On a representative basis (as if BAT had owned RAI and the other acquisitions, completed in 2017, from 1 January 2017, and defined on page 3 of the full announcement): • Total cigarette and THP volume declined 3.5% to 708 billion. In the key markets2 volume was down 2.7%, outperforming the industry which was estimated to be down 3.4%*, leading to a 40 bps increase in market share;
• Strategic cigarette and THP volume grew 5.8%, led by a 217% increase in THP consumables to 7 billion sticks, as well as growth of Natural American Spirit, Rothmans and Pall Mall;
• Adjusted revenue, at constant rates, increased by 3.5%, driven by robust cigarette price mix (6%) and growth in THP and vapour revenue of 95% to £901 million at constant rates of exchange;
• Adjusted revenue from the Strategic Portfolio (defined on page 3 of the full announcement) was up 8.5% on a constant rate basis, driven by: • a 5.7% growth in revenue from the strategic combustible brands;
• a near doubling of adjusted revenue from NGP to £901 million, at constant rates, with THP (up over 180% to £576 million) and vapour (26% higher at £325 million); and
• an increase of over 11% in revenue from oral to £952 million.

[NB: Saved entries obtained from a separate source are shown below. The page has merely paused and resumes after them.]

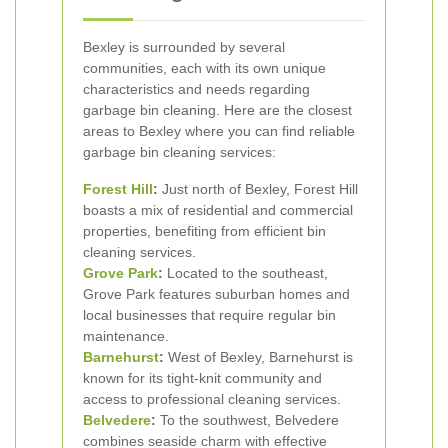
Bexley is surrounded by several
communities, each with its own unique
characteristics and needs regarding
garbage bin cleaning. Here are the closest
areas to Bexley where you can find reliable
garbage bin cleaning services:
Forest Hill
:
Just north of Bexley, Forest Hill
boasts a mix of residential and commercial
properties, benefiting from efficient bin
cleaning services.
Grove Park
:
Located to the southeast,
Grove Park features suburban homes and
local businesses that require regular bin
maintenance.
Barnehurst
:
West of Bexley, Barnehurst is
known for its tight-knit community and
access to professional cleaning services.
Belvedere
:
To the southwest, Belvedere
combines seaside charm with effective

• Adjusted profit from operations grew 4.0% at constant rates of exchange as the adjusted revenue growth and continued drive for efficiency gains more than offset the significant investment in PRRP as the Group continues to develop this category until it matures to break-even and profitability. Since the acquisition, the Group has realised over US$300 million of savings from RAI on an annualised basis;
• Adjusted operating margin, at current rates, was 40 bps higher at 42.6%, as the investment in the development and roll out of PRRP was more than offset by good pricing and cost control; and
• Operating cash flow conversion of 113% (2017: 79%). Normalising for the timing of the MSA payment, brought forward to 2017, the operating cash conversion was 100% (2017: 97%), demonstrating the continuing strong cash generation while investing in the New Categories.
Adjusted net debt3 to adjusted EBITDA was 4.0x (from 5.3x in 2017) but would have been 3.6x on a constant currency basis. This reduction reflects the Group’s commitment to deleveraging;
Basic earnings per share declined 86%, with diluted earnings per share 86% lower, as the prior year was affected by a one-off gain related to the acquisition of RAI of £23.3 billion and by a £9.6 billion deferred tax credit due to the US tax reforms, both of which do not repeat in 2018;
Adjusted diluted earnings per share at constant rates of exchange rose 11.8% as the Group’s growth in operating performance and lower underlying effective tax rate (mainly due to the US Federal tax reform in 2017) more than offset an increase in net finance costs, due to the higher borrowings following the acquisition of RAI and an increase in investment in PRRPs; and
Dividend per share increases 4.0% to 203.0p, payable in four quarterly dividend payments of 50.75p per share.